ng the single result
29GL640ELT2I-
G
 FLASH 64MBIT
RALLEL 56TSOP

======

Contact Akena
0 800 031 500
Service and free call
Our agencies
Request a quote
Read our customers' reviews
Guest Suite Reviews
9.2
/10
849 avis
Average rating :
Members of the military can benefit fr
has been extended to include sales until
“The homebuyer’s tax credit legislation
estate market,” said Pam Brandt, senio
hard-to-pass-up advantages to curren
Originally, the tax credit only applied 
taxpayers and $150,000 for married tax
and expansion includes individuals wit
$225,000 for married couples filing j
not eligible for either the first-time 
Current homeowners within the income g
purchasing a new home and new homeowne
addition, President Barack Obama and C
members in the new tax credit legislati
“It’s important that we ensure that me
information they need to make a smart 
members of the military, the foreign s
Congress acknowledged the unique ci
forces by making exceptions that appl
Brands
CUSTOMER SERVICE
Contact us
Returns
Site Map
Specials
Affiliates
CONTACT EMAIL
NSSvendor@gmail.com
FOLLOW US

======

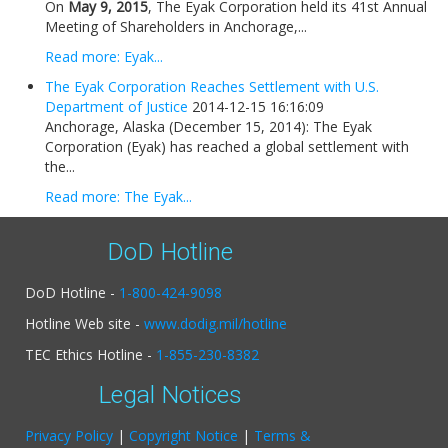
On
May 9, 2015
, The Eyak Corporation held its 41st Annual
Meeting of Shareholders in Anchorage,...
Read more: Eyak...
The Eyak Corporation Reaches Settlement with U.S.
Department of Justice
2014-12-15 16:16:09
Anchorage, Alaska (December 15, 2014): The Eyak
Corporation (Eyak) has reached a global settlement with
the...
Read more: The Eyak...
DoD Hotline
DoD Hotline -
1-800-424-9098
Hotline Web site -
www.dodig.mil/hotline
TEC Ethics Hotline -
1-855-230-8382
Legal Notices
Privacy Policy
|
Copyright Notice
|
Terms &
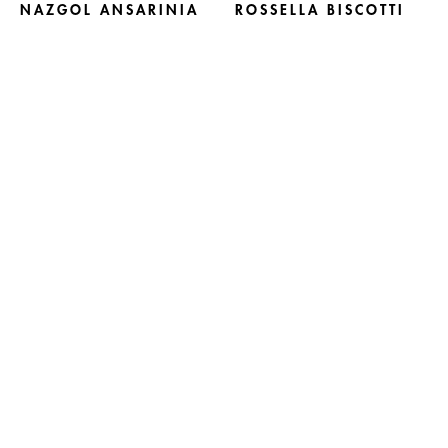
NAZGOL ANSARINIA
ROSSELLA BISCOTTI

======

#### [Your objective]
Within the listing above, the range opens at the line with "ng the single result" and closes at the line with "RALLEL 56TSOP". Reproduce exactly the lines of that range, including both ends.

#### [Task solution]
ng the single result
29GL640ELT2I-
G
 FLASH 64MBIT
RALLEL 56TSOP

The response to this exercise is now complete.